The Christine Manufacturing, which started operations on September 1, 2008, is

owned by Sheila Ltd. Sheila Ltd’s accounts at December 31 included the following

balances:

Machinery (at cost) 91,000

Accumulated depreciation – machinery 48,200

Vehicles (at cost; purchased November 21, 2010) 46,800

Accumulated depreciation – vehicles 19,656

Land (at cost; purchased October 25, 2008) 81,000

Building (at cost; purchased October 25, 2008) 185,720

Accumulated depreciation – building 28,614

Details of machines owned at December 31, 2011 are as follows:

Machine Purchase Date Cost useful Life Residual Value

1 October 7, 2008 P 43,000 5 years P 2,500

2 February 4, 2009P 48,000 6 years P 3,000

Additional information:

Sheila Ltd calculates depreciation to the nearest month and balances the

records at month-end.

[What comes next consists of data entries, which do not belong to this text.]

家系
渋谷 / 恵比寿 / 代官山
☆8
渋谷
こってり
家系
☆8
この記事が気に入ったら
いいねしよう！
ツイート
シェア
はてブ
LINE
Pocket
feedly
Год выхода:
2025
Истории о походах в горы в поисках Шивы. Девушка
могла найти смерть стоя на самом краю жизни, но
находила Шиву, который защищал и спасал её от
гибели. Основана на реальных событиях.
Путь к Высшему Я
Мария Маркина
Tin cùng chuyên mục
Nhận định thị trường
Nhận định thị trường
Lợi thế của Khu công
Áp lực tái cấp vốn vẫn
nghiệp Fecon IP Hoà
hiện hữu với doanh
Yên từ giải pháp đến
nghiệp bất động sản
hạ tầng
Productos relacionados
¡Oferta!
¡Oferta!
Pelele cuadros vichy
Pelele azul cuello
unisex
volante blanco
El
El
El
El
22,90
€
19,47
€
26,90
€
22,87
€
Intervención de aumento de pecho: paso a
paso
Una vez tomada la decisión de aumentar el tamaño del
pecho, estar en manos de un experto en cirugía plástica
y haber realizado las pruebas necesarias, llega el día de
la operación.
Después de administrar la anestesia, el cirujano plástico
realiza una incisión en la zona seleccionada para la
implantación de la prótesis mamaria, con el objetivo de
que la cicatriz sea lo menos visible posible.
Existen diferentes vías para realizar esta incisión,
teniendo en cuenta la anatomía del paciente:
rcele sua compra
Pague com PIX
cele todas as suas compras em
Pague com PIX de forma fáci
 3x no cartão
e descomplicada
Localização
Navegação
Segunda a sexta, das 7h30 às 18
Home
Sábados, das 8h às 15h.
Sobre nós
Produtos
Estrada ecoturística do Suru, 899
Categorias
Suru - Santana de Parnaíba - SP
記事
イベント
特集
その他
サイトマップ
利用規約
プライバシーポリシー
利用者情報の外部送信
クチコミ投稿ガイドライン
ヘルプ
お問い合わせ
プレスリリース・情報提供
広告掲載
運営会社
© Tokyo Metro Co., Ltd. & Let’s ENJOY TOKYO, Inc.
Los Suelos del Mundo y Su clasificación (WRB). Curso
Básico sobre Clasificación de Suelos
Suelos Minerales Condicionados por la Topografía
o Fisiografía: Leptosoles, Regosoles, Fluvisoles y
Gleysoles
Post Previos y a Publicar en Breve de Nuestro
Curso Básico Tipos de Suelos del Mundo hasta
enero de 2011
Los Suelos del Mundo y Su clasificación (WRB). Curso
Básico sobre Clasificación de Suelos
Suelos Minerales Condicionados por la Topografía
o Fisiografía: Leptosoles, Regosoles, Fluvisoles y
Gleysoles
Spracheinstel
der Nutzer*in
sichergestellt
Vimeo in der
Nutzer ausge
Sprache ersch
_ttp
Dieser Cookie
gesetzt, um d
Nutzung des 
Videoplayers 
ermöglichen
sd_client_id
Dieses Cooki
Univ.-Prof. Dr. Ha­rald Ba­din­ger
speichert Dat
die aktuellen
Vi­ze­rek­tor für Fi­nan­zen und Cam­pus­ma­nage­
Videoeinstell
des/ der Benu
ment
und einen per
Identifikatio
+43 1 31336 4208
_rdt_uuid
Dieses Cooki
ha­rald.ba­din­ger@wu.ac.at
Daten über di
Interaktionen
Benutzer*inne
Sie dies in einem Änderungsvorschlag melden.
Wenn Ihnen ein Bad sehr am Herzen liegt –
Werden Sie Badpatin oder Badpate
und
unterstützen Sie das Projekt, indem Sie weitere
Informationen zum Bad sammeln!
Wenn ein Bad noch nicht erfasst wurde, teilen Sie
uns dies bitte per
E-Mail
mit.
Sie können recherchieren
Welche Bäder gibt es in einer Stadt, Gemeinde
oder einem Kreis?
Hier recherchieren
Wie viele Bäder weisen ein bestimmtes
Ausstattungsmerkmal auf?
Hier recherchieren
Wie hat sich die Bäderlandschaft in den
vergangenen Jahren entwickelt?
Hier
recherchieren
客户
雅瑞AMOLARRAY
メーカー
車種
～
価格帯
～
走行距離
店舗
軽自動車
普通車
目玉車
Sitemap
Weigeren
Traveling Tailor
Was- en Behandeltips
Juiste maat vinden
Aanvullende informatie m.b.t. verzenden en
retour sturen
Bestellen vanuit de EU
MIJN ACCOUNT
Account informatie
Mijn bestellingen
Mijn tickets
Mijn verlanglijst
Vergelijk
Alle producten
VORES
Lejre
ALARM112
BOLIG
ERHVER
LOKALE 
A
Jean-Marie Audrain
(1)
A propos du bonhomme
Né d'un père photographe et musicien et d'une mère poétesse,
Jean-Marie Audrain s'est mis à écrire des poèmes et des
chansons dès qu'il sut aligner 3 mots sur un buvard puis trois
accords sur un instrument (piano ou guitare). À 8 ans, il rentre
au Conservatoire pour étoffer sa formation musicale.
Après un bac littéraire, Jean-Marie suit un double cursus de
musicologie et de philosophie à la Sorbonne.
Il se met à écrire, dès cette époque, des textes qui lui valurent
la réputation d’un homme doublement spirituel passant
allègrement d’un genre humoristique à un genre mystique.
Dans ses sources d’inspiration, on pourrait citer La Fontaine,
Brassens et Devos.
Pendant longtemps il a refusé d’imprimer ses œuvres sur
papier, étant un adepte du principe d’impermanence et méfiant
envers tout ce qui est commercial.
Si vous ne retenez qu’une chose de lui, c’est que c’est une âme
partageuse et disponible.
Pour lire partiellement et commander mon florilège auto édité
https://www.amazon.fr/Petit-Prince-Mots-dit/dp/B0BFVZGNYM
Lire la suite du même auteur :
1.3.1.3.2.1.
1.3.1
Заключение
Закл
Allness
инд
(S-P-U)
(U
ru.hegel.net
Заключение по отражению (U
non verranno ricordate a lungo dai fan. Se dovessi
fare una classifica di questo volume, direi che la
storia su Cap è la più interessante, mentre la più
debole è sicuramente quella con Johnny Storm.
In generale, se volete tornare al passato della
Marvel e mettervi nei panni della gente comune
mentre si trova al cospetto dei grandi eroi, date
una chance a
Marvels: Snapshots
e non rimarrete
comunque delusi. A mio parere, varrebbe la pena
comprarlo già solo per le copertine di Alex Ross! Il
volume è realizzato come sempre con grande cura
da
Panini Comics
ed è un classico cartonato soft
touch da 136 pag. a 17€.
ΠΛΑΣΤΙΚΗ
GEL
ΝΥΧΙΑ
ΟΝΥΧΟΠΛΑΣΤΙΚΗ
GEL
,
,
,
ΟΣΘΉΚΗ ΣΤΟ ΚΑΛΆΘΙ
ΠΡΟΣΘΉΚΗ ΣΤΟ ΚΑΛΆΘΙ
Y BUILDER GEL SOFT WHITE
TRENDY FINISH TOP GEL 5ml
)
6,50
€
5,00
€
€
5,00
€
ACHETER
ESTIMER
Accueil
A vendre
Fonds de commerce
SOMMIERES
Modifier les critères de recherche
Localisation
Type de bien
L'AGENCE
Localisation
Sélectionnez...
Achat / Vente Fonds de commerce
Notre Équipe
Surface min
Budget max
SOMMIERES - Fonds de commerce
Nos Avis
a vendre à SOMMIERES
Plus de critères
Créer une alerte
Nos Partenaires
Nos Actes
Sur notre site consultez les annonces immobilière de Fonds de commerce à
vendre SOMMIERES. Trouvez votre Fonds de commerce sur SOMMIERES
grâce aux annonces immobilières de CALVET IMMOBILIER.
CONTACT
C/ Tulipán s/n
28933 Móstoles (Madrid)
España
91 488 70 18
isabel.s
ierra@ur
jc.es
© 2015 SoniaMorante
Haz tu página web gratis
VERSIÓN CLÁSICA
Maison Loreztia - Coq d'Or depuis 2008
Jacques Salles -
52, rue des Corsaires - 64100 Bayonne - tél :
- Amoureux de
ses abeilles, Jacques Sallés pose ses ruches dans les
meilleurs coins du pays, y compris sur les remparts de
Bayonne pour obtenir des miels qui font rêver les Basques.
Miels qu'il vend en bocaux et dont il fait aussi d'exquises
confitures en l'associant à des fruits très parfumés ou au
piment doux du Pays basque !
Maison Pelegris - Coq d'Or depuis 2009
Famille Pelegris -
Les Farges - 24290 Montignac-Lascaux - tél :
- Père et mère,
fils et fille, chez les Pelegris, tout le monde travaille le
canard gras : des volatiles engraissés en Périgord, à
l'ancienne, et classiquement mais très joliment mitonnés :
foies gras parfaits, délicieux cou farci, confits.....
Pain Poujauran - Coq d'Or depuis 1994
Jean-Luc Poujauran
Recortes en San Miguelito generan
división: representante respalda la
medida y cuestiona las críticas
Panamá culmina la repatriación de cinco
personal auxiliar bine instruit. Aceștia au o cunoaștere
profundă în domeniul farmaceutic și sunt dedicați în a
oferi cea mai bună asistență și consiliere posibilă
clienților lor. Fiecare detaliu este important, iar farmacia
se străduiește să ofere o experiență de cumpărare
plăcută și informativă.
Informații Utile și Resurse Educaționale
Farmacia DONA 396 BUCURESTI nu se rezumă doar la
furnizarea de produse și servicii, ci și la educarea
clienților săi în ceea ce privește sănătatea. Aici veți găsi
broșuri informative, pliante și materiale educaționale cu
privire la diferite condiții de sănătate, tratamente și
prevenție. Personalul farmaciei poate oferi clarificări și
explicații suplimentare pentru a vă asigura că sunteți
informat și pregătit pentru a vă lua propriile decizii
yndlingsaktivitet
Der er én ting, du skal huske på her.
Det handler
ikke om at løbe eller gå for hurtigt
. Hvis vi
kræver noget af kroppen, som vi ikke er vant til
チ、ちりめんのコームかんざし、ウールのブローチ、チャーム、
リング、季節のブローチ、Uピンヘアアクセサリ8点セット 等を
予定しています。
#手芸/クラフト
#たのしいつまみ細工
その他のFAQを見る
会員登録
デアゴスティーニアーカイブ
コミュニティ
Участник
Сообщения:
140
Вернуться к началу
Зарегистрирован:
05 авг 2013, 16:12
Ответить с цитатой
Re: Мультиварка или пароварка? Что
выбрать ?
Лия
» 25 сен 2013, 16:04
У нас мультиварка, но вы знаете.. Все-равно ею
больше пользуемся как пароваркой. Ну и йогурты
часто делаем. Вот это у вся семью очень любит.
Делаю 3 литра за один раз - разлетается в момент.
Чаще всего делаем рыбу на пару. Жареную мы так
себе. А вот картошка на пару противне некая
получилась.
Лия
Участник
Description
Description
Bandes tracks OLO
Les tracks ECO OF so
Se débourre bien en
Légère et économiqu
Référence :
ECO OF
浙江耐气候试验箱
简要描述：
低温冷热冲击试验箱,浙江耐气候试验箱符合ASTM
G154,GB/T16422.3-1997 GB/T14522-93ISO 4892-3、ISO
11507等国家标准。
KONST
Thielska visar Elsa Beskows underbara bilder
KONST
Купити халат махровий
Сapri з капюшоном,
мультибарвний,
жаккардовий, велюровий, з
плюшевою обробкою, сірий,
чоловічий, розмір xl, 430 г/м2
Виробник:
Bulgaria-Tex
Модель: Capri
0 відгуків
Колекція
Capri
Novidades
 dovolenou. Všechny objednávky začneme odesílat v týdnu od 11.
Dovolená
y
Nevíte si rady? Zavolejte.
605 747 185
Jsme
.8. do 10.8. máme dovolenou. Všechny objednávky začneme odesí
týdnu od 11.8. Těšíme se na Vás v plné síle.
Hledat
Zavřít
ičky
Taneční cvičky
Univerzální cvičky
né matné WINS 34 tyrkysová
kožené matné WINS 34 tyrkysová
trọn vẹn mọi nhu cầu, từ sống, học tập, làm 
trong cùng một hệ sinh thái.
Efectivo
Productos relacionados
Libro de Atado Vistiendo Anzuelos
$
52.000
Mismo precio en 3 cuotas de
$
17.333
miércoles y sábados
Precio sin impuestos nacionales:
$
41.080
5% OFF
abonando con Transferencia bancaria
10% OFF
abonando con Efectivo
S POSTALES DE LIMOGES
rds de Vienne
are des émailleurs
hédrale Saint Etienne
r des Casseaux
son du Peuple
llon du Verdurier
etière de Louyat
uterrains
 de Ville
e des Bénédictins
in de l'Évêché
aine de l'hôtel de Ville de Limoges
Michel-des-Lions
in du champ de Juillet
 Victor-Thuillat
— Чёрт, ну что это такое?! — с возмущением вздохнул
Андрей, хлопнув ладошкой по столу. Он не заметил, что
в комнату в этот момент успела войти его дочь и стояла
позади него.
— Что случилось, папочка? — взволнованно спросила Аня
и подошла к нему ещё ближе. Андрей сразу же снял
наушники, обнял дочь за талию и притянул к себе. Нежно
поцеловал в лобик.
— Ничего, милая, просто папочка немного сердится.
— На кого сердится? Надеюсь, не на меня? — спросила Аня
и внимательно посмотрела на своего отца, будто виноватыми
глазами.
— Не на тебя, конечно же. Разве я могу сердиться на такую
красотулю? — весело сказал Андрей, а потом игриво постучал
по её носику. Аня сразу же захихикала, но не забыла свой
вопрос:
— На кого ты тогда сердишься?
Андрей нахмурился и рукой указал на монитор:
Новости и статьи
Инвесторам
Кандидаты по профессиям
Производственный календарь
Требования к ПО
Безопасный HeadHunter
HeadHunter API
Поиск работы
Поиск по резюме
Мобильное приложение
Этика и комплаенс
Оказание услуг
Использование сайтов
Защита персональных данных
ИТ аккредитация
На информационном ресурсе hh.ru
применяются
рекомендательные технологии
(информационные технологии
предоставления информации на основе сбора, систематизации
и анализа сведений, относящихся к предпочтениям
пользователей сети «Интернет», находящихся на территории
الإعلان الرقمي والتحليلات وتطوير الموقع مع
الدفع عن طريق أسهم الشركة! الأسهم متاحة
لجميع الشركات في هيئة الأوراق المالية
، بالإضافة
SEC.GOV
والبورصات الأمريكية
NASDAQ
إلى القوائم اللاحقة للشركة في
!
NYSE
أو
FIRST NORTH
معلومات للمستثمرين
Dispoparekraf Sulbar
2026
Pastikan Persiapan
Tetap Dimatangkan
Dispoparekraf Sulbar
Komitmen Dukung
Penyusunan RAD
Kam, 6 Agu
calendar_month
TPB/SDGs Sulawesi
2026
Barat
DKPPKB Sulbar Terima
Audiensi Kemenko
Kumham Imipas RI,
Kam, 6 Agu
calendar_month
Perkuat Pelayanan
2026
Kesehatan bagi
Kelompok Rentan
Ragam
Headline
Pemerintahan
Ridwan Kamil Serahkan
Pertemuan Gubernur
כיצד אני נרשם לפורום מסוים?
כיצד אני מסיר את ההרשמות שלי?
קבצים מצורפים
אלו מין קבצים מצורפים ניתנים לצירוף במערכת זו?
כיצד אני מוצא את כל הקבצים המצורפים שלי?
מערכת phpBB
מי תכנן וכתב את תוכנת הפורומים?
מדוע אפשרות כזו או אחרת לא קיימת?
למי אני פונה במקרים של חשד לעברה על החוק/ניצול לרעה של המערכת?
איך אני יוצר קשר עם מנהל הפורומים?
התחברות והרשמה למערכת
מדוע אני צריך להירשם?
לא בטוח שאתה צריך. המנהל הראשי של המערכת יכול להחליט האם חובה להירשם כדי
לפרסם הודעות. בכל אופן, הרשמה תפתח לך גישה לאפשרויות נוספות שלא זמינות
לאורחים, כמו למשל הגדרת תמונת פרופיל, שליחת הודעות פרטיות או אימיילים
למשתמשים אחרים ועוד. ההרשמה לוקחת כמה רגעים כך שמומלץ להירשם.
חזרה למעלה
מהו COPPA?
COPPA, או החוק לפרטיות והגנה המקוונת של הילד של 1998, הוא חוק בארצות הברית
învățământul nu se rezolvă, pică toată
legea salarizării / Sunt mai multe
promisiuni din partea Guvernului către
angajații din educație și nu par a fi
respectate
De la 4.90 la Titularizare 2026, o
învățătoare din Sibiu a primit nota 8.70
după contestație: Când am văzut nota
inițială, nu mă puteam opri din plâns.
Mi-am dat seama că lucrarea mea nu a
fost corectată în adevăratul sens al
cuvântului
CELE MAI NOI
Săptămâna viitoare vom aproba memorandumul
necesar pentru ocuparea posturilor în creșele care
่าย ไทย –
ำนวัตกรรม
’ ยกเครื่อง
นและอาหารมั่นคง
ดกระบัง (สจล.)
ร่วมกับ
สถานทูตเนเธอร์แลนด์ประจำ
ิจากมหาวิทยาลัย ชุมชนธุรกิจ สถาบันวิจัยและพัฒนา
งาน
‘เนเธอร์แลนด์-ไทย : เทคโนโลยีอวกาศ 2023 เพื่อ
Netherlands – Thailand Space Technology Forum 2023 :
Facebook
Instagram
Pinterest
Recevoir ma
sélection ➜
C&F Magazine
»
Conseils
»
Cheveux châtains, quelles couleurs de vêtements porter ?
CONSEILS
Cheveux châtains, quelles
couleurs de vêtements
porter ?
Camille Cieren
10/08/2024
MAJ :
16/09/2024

Recorded amounts are rounded to the nearest peso, and

the reporting data is December 31.

Sheila Ltd uses straight-line depreciation for all depreciable assets except

vehicles, which are depreciated on the diminishing balance at 40% p.a.

The vehicles account balance reflects the total paid for two identical delivery

vehicles, each of which cost P23,400.

On acquiring the land and building, Sheila Ltd estimated the building’s useful

life and residual value at 20 years and P5,000, respectively.